Today I want to share with you a recent paper I helped write that gives different perspectives from various electronic structure code developers on priorities and directions in the exascale era. The paper is called Roadmap on electronic structure codes in the exascale era and it is available open access in "Modelling and Simulation in Materials Science and Engineering".
Represented Codes: Abinit, BigDFT, Conquest, CP2K, DFT-FE, exciting, FHI-aims, NWChemEx, PARSEC, Qbox, Q-Chem, Quantum Espresso, SPARC, and WEST.
You can see that there is a nice mixture of codes aimed at materials / molecules and excited / ground state calculations. I helped with the BigDFT part, where we primarily talk about our work on calculating large systems.
There are a lot of different perspectives in this article. I particularly enjoyed reading the Q-Chem section; in it, John M Herbert argues forcefully about the need for single node performance and how that can unlock large systems using fragment methods or QM/MM, as well as the generation of large datasets.
The parallelization strategy to be pursued is a conservative one, however, designed to avoid sacrificing Q-Chem's excellent single-node performance. This may limit the scalability but will preserve Q-Chem's outstanding price-to-performance ratio that makes large systems accessible without the need for supercomputer centers or leadership-class computing resources. (p. 61)

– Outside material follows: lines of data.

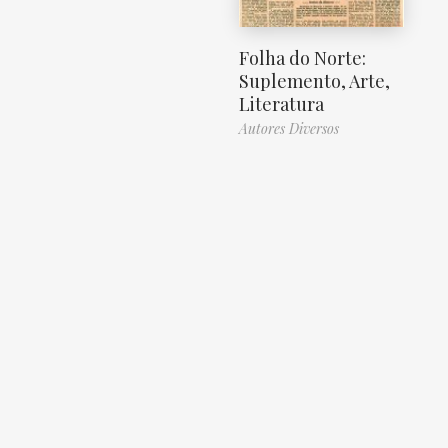
Folha do Norte:
Suplemento, Arte,
Literatura
Autores Diversos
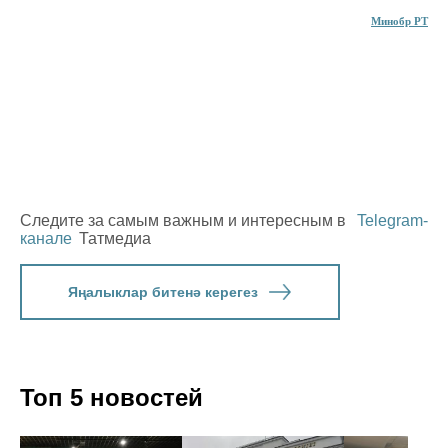
Минобр РТ
Следите за самым важным и интересным в
Telegram-
канале
Татмедиа
Яңалыклар битенә керегез
Топ 5 новостей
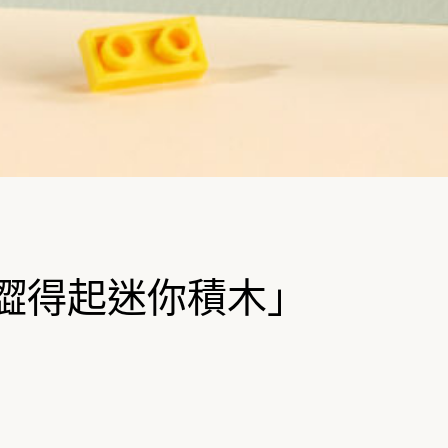
T「澀得起迷你積木」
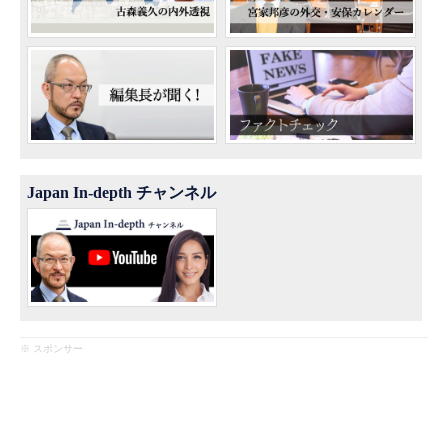
Japan In-depth チャンネル
※ スポンサー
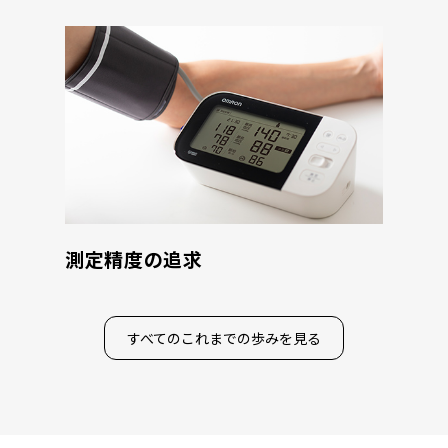
測定精度の追求
すべてのこれまでの歩みを見る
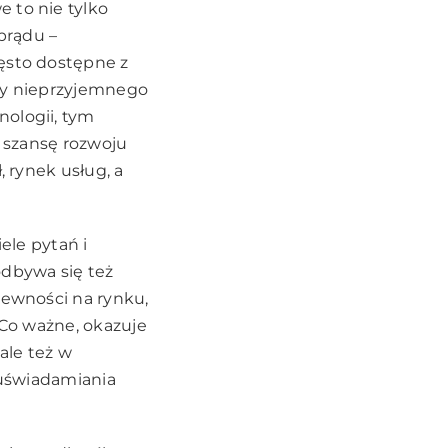
 to nie tylko
 prądu –
zęsto dostępne z
czy nieprzyjemnego
nologii, tym
ą szansę rozwoju
, rynek usług, a
ele pytań i
odbywa się też
pewności na rynku,
 Co ważne, okazuje
ale też w
i uświadamiania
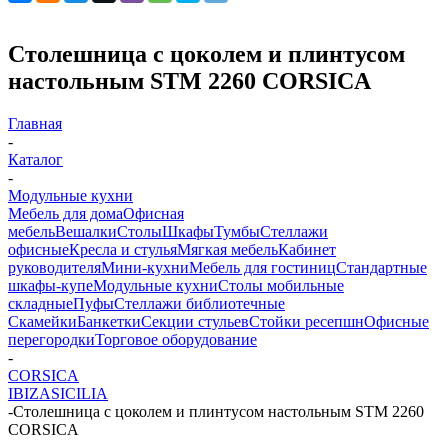
Столешница с цоколем и плинтусом
настольным STM 2260 CORSICA
Главная
-
Каталог
-
Модульные кухни
Мебель для дома
Офисная
мебель
Вешалки
Столы
Шкафы
Тумбы
Стеллажи
офисные
Кресла и стулья
Мягкая мебель
Кабинет
руководителя
Мини-кухни
Мебель для гостиниц
Стандартные
шкафы-купе
Модульные кухни
Столы мобильные
складные
Пуфы
Стеллажи библиотечные
Скамейки
Банкетки
Секции стульев
Стойки ресепшн
Офисные
перегородки
Торговое оборудование
-
CORSICA
IBIZA
SICILIA
-
Столешница с цоколем и плинтусом настольным STM 2260
CORSICA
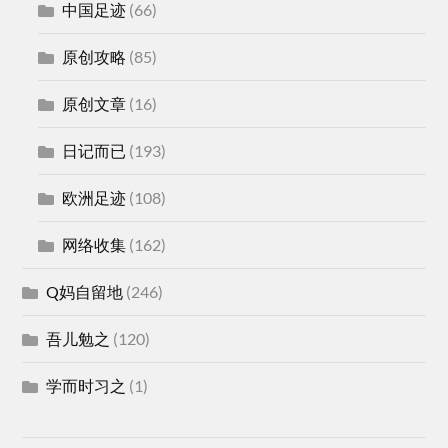
中国足迹
(66)
原创攻略
(85)
原创文章
(16)
日记而已
(193)
欧洲足迹
(108)
网络收集
(162)
Q妈自留地
(246)
吾儿勉之
(120)
学而时习之
(1)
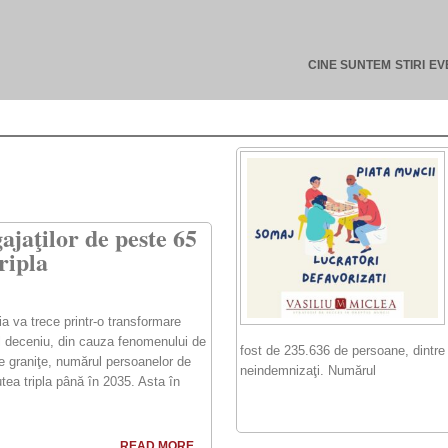
CINE SUNTEM
STIRI
EV
jaţilor de peste 65
tripla
a va trece printr-o transformare
l deceniu, din cauza fenomenului de
fost de 235.636 de persoane, dintre
de graniţe, numărul persoanelor de
neindemnizaţi. Numărul
utea tripla până în 2035. Asta în
READ MORE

Another really interesting part was a discussion by the Abinit developers about numerical stability and desynchronization that can happen in parallel codes. This is the kind of interesting development priority that can emerge from a mature and widely used code like Abinit.
In other words, different cores operating on the same input values may produce slightly different results and this inconsistency may propagate through the parallel algorithm without (expensive) explicit synchronization operations. (p. 11)
One last section I will highlight is the NWChemEx section, which really dives deep into software engineering methodologies. I am hopeful that the lessons learned from that project will have a big impact on the broader community.
The vast majority of objects in NWX rely on the 'Pointer to implementation' (PIMPL) idiom. The PIMPL idiom, combined with clever design, allows the API of an object to be largely decoupled from how the operations are actually implemented. For example, the parallel environment is an abstraction that provides the same API, despite having multiple parallel paradigms underlying it, such as MPI and/or threads on CPUs and GPUs. (p. 47)